There are people who react to the India episodes with a lot of discomfort, and who think the show exploits or uses the people and some of the conditions they live in. I see their point, but I'm not one of them. Look, I said the same thing in the first season -- they can't teach you about India on a show like this. The best and only thing they can really accomplish is to sample certain places on certain days and show you that this is what it looks like. I actually think they do a relatively good job of being nonjudgmental about it, and to the degree that they're trying to demonstrate that India might strike you as a little sad in some places, they demonstrate it by showing you the impression it makes on the contestants -- like what just happened with Reichen.
Commercials.

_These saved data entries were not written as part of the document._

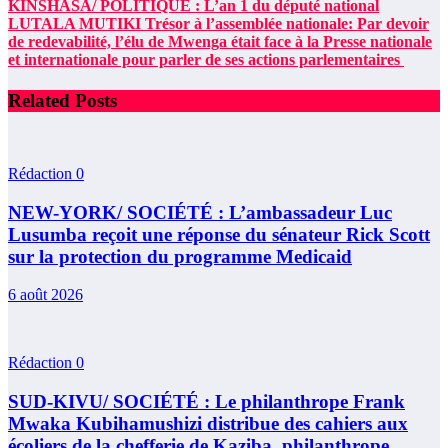
KINSHASA/ POLITIQUE : L’an 1 du député national
LUTALA MUTIKI Trésor à l’assemblée nationale: Par devoir
de redevabilité, l’élu de Mwenga était face à la Presse nationale
et internationale pour parler de ses actions parlementaires
Related Posts
Rédaction
0
NEW-YORK/ SOCIÉTÉ : L’ambassadeur Luc
Lusumba reçoit une réponse du sénateur Rick Scott
sur la protection du programme Medicaid
6 août 2026
Rédaction
0
SUD-KIVU/ SOCIÉTÉ : Le philanthrope Frank
Mwaka Kubihamushizi distribue des cahiers aux
écoliers de la chefferie de Kaziba, philanthrope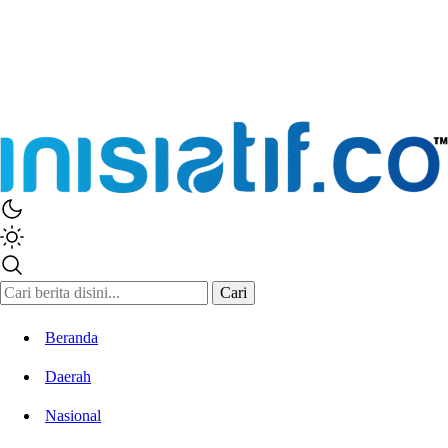
Cari
Beranda
Daerah
Nasional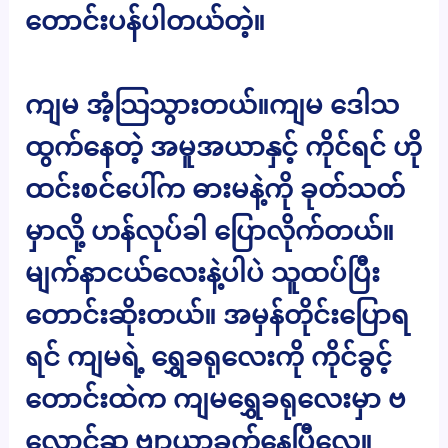
တောင်းပန်ပါတယ်တဲ့။
ကျမ အံ့သြသွားတယ်။ကျမ ဒေါသ
ထွက်နေတဲ့ အမူအယာနှင့် ကိုင်ရင် ဟို
ထင်းစင်ပေါ်က ဓားမနဲ့ကို ခုတ်သတ်
မှာလို့ ဟန်လုပ်ခါ ပြောလိုက်တယ်။
မျက်နာငယ်လေးနဲ့ပါပဲ သူထပ်ပြီး
တောင်းဆိုးတယ်။ အမှန်တိုင်းပြောရ
ရင် ကျမရဲ့ ရွှေခရုလေးကို ကိုင်ခွင့်
တောင်းထဲက ကျမရွှေခရုလေးမှာ ဗ
လောင်ဆူ ဗျာယာခက်နေပြီလေ။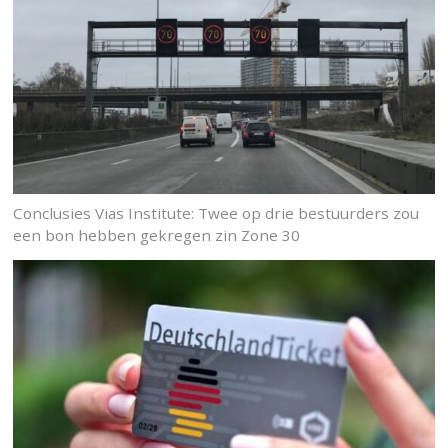
Conclusies Vias Institute: Twee op drie bestuurders zou
een bon hebben gekregen zin Zone 30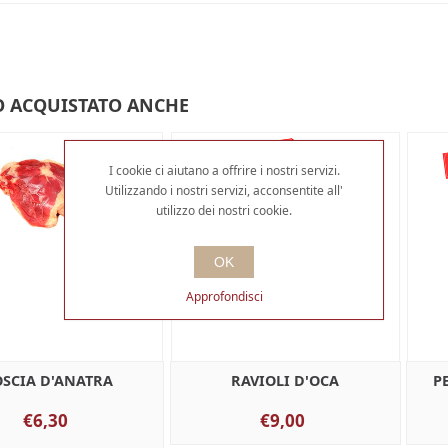
 ACQUISTATO ANCHE
I cookie ci aiutano a offrire i nostri servizi.
Utilizzando i nostri servizi, acconsentite all'
utilizzo dei nostri cookie.
OK
Approfondisci
OSCIA D'ANATRA
RAVIOLI D'OCA
P
€6,30
€9,00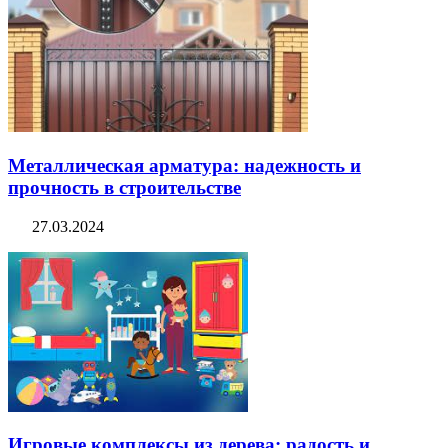
Металлическая арматура: надежность и
прочность в строительстве
27.03.2024
Игровые комплексы из дерева: радость и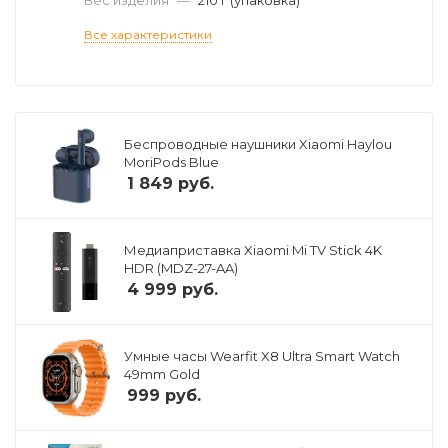
Все характеристики
Беспроводные наушники Xiaomi Haylou
MoriPods Blue
1 849
руб.
Медиаприставка Xiaomi Mi TV Stick 4K
HDR (MDZ-27-AA)
4 999
руб.
Умные часы Wearfit X8 Ultra Smart Watch
49mm Gold
999
руб.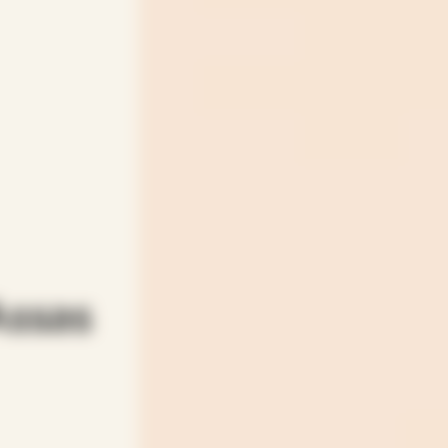
Assas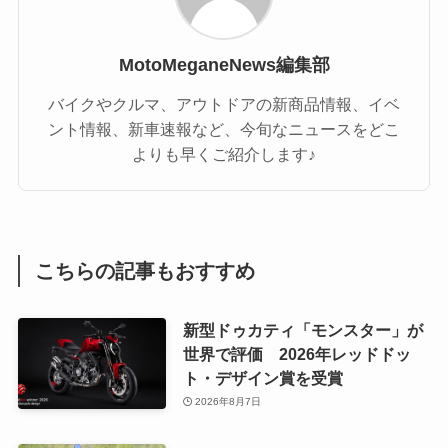
MotoMeganeNews編集部
バイクやクルマ、アウトドアの新商品情報、イベ
ント情報、新車速報など、今旬なニュースをどこ
よりも早くご紹介します♪
こちらの記事もおすすめ
新型ドゥカティ「モンスター」が
世界で評価 2026年レッドドッ
ト・デザイン賞を受賞
2026年8月7日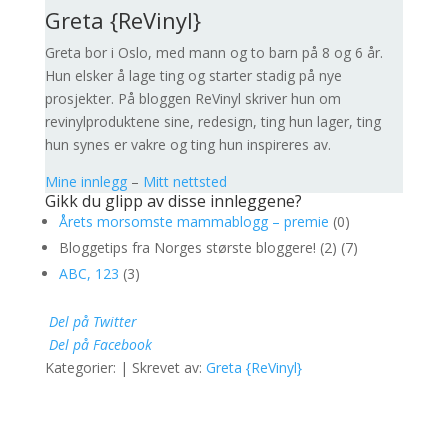
Greta {ReVinyl}
Greta bor i Oslo, med mann og to barn på 8 og 6 år.
Hun elsker å lage ting og starter stadig på nye
prosjekter. På bloggen ReVinyl skriver hun om
revinylproduktene sine, redesign, ting hun lager, ting
hun synes er vakre og ting hun inspireres av.
Mine innlegg
–
Mitt nettsted
Gikk du glipp av disse innleggene?
Årets morsomste mammablogg – premie
(0)
Bloggetips fra Norges største bloggere! (2) (7)
ABC, 123
(3)
Del på Twitter
Del på Facebook
Kategorier: | Skrevet av:
Greta {ReVinyl}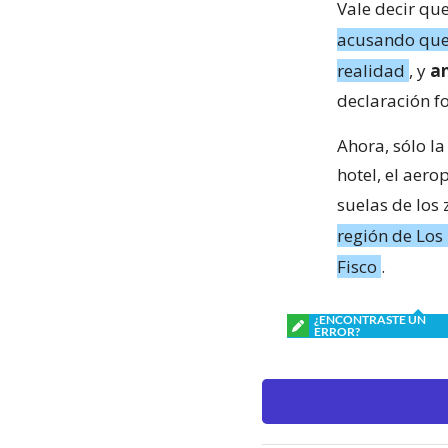
Vale decir qu
acusando que
realidad
, y
an
declaración fo
Ahora, sólo la
hotel, el aero
suelas de los 
región de Los
Fisco
.
¿ENCONTRASTE UN
ERROR?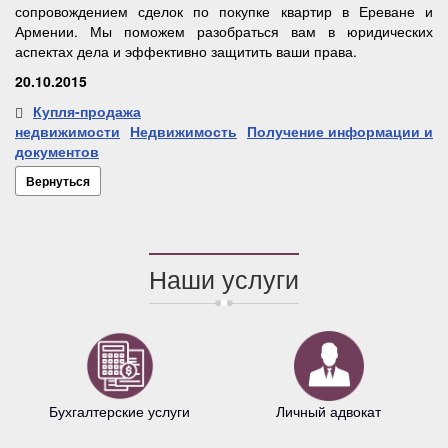
сопровождением сделок по покупке квартир в Ереване и
Армении. Мы поможем разобраться вам в юридических
аспектах дела и эффективно защитить ваши права.
20.10.2015
Купля-продажа
недвижимости
Недвижимость
Получение информации и
документов
Вернуться
Наши услуги
Бухгалтерские услуги
Личный адвокат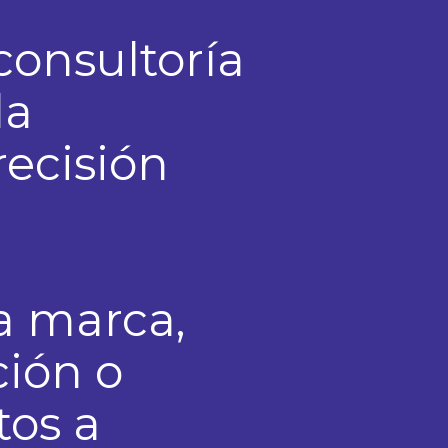
consultoría
la
recisión
a marca,
ción o
tos a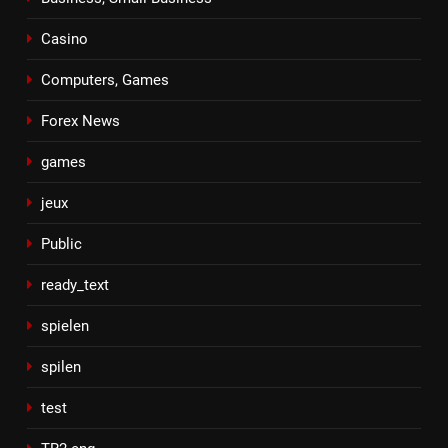
Casino
Computers, Games
Forex News
games
jeux
Public
ready_text
spielen
spilen
test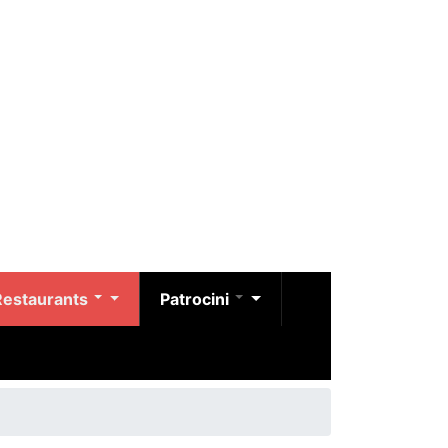
Restaurants
Patrocini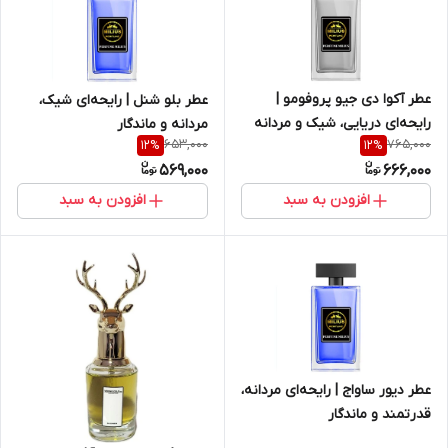
عطر آکوا دی جیو پروفومو |
عطر بلو شنل | رایحه‌ای شیک،
رایحه‌ای دریایی، شیک و مردانه
مردانه و ماندگار
653,000
765,000
12
%
12
%
569,000
666,000
افزودن به سبد
افزودن به سبد
عطر دیور ساواج | رایحه‌ای مردانه،
قدرتمند و ماندگار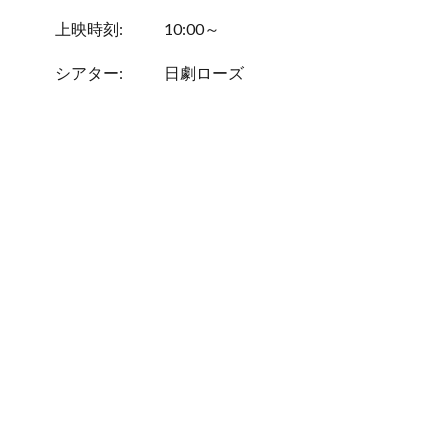
上映時刻:
10:00～
シアター:
日劇ローズ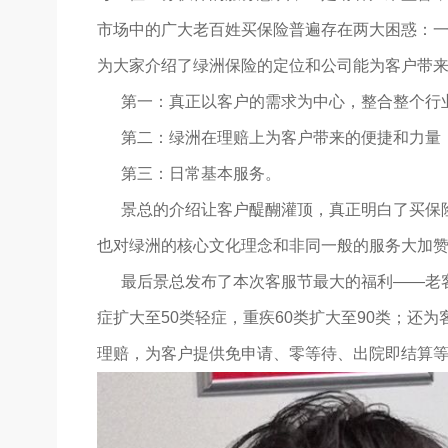
市场中的广大老百姓买保险普遍存在两大困惑：一
为大家介绍了绿洲保险的定位和公司能为客户带
第一：真正以客户的需求为中心，整合整个行业
第二：绿洲在理赔上为客户带来的便捷和力量，
第三：日常基本服务。
景总的介绍让客户醍醐灌顶，真正明白了买保险
也对绿洲的核心文化理念和非同一般的服务大加
最后景总发布了本次客服节最大的福利——老客户
症扩大至50类轻症，重疾60类扩大至90类；还
理赔，为客户提供免申请、零等待、出院即结算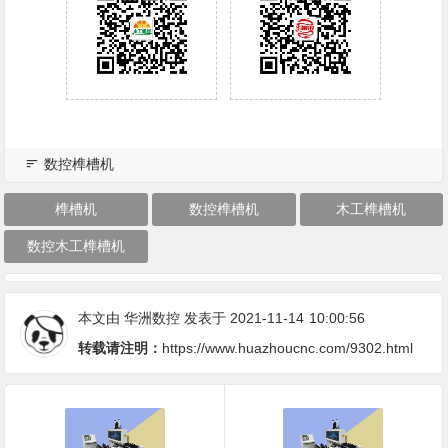
数控榫槽机
榫槽机
数控榫槽机
木工榫槽机
数控木工榫槽机
本文由
华洲数控
发表于 2021-11-14
10:00:56
转载请注明：
https://www.huazhoucnc.com/9302.html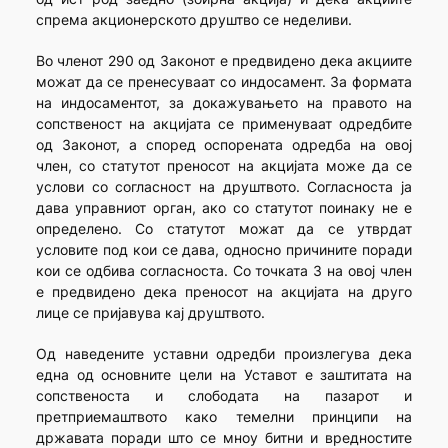
спрема акционерското друштво се неделиви.
Во членот 290 од Законот е предвидено дека акциите
можат да се пренесуваат со индосамент. За формата
на индосаментот, за докажувањето на правото на
сопственост на акцијата се применуваат одредбите
од Законот, а според оспорената одредба на овој
член, со статутот преносот на акцијата може да се
услови со согласност на друштвото. Согласноста ја
дава управниот орган, ако со статутот поинаку не е
определено. Со статутот можат да се утврдат
условите под кои се дава, односно причините поради
кои се одбива согласноста. Со точката 3 на овој член
е предвидено дека преносот на акцијата на друго
лице се пријавува кај друштвото.
Од наведените уставни одредби произлегува дека
една од основните цели на Уставот е заштитата на
сопственоста и слободата на пазарот и
претприемаштвото како темелни принципи на
државата поради што се мноу битни и вредностите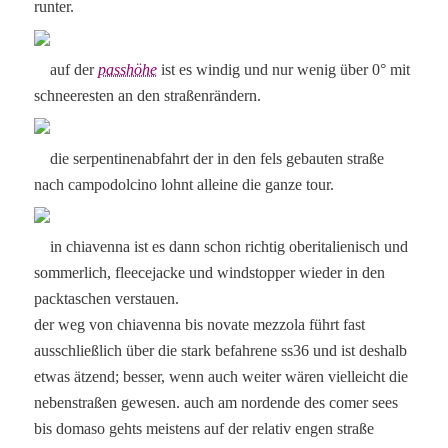
runter.
auf der
passhöhe
ist es windig und nur wenig über 0° mit
schneeresten an den straßenrändern.
die serpentinenabfahrt der in den fels gebauten straße
nach campodolcino lohnt alleine die ganze tour.
in chiavenna ist es dann schon richtig oberitalienisch und
sommerlich, fleecejacke und windstopper wieder in den
packtaschen verstauen.
der weg von chiavenna bis novate mezzola führt fast
ausschließlich über die stark befahrene ss36 und ist deshalb
etwas ätzend; besser, wenn auch weiter wären vielleicht die
nebenstraßen gewesen. auch am nordende des comer sees
bis domaso gehts meistens auf der relativ engen straße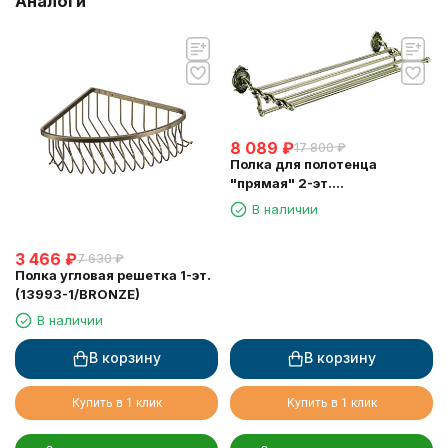
Аналоги
8 089
₽
17 800
₽
Полка для полотенца
"прямая" 2-эт.
(13921/BRONZE)
В наличии
3 466
₽
7 630
₽
Полка угловая решетка 1-эт.
(13993-1/BRONZE)
В наличии
В корзину
В корзину
Купить в 1 клик
Купить в 1 клик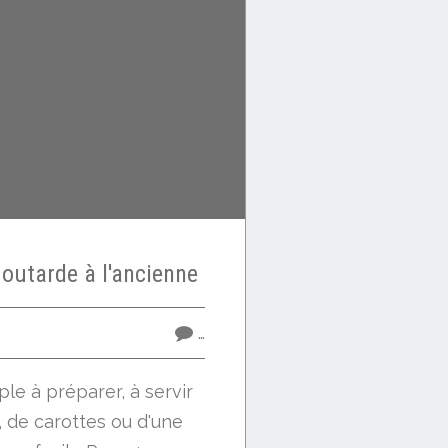
moutarde à l'ancienne
…
le à préparer, à servir
 de carottes ou d'une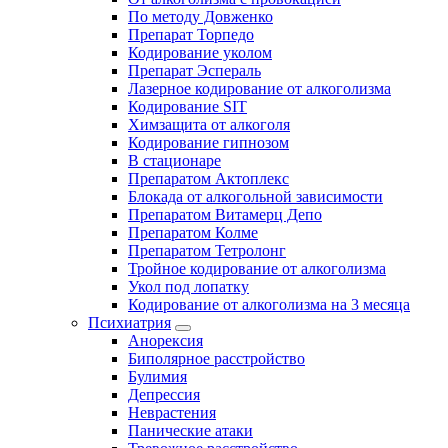
По методу Довженко
Препарат Торпедо
Кодирование уколом
Препарат Эспераль
Лазерное кодирование от алкоголизма
Кодирование SIT
Химзащита от алкоголя
Кодирование гипнозом
В стационаре
Препаратом Актоплекс
Блокада от алкогольной зависимости
Препаратом Витамерц Депо
Препаратом Колме
Препаратом Тетролонг
Тройное кодирование от алкоголизма
Укол под лопатку
Кодирование от алкоголизма на 3 месяца
Психиатрия
Анорексия
Биполярное расстройство
Булимия
Депрессия
Неврастения
Панические атаки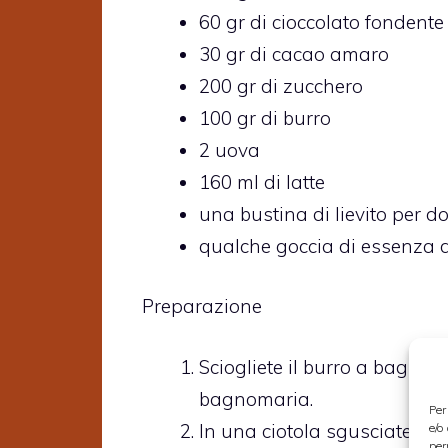
60 gr di cioccolato fondente
30 gr di cacao amaro
200 gr di zucchero
100 gr di burro
2 uova
160 ml di latte
una bustina di lievito per do
qualche goccia di essenza d
Preparazione
Sciogliete il burro a bagnom
bagnomaria.
Per
In una ciotola sgusciate le
e/o
per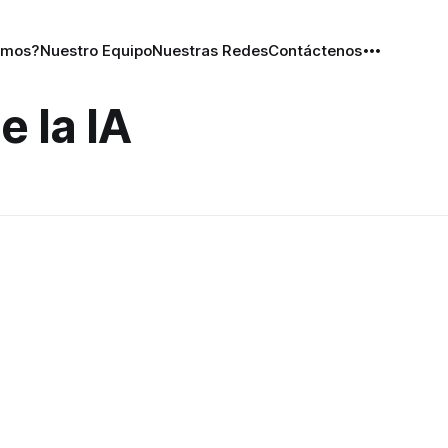
omos?
Nuestro Equipo
Nuestras Redes
Contáctenos
e la IA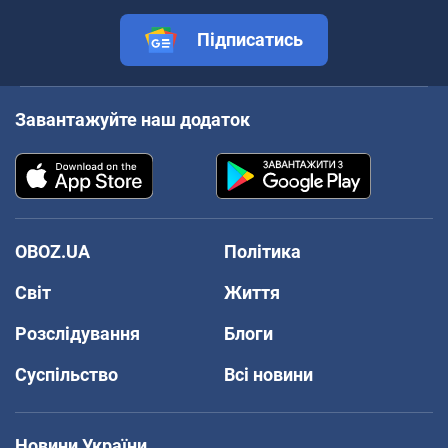
Підписатись
Завантажуйте наш додаток
OBOZ.UA
Політика
Світ
Життя
Розслідування
Блоги
Суспільство
Всі новини
Новини України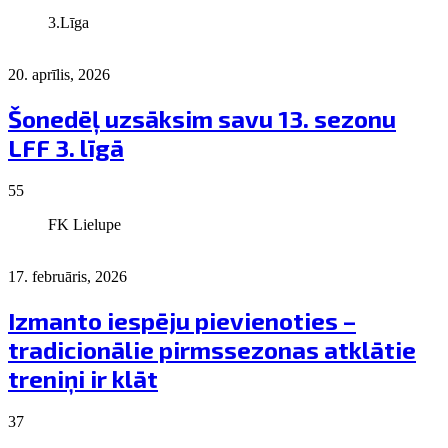
3.Līga
20. aprīlis, 2026
Šonedēļ uzsāksim savu 13. sezonu
LFF 3. līgā
55
FK Lielupe
17. februāris, 2026
Izmanto iespēju pievienoties –
tradicionālie pirmssezonas atklātie
treniņi ir klāt
37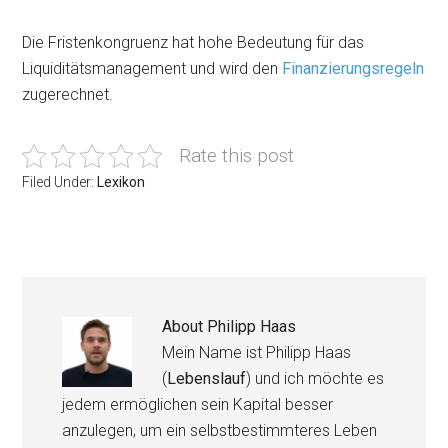
Die Fristenkongruenz hat hohe Bedeutung für das
Liquiditätsmanagement und wird den
Finanzierungsregeln
zugerechnet.
Rate this post
Filed Under:
Lexikon
About
Philipp Haas
Mein Name ist Philipp Haas
(
Lebenslauf
) und ich möchte es
jedem ermöglichen sein Kapital besser
anzulegen, um ein selbstbestimmteres Leben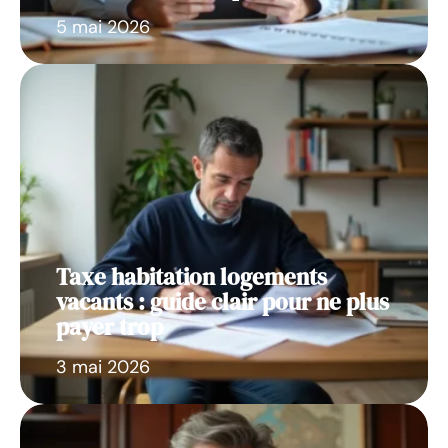
5 mai 2026
Taxe habitation logements
vacants : guide clair pour ne plus
payer trop
3 mai 2026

I would actually need a lot less Tylenol if that commercial weren't so noisy.
We're back to India, where it's...well, crowded. At 11:30 PM, the KLM flight lands at Mumbai. As Monica and Sheree crowd into their cab, they wonder if their driver has been drinking. Then, in a move that can't feel too reassuring, they pray in the back seat as he prepares to leave. Hey, Esquire told me they had a drunken cab driver in India, too. Maybe it was the same guy. BuffJon and Kelly are looking for a cab as well, with Jon voicing over that "it looked like chaos" when they got outside the airport. In the cab, Kelly none-too-gracefully reports that "this is [her] worst nightmare." Actually, she says it twice. BuffJon cackles at her discomfort. "Welcome to Bombay," he says, apparently of the opinion that when the British name you, you stay named.
The International Society of Clowns and Virgins is also looking for cabs. ClownJon demonstrates his nose-balancing skills with a pen for the driver, and the driver looks at least mildly amused. It's certainly the best reaction he's going to get during this particular episode, so he'd be wise to relish it. Elsewhere, Team Who is also grabbing a cab. David looks into the camera and says with perfectly dry perkiness, "We're going straight into the desert to be sacrificed." Officially, this remark is insensitive, but I will also admit that both when I saw it the first time and every time I saw it again while writing the recap, it made me laugh out loud. The delivery is positively sublime, really. And, you know, believe it or not, there are people who deal with stressful situations using arguably inappropriate humor. (I know. I was shocked, too.) And frankly, if he's funny, then he's been holding out on me.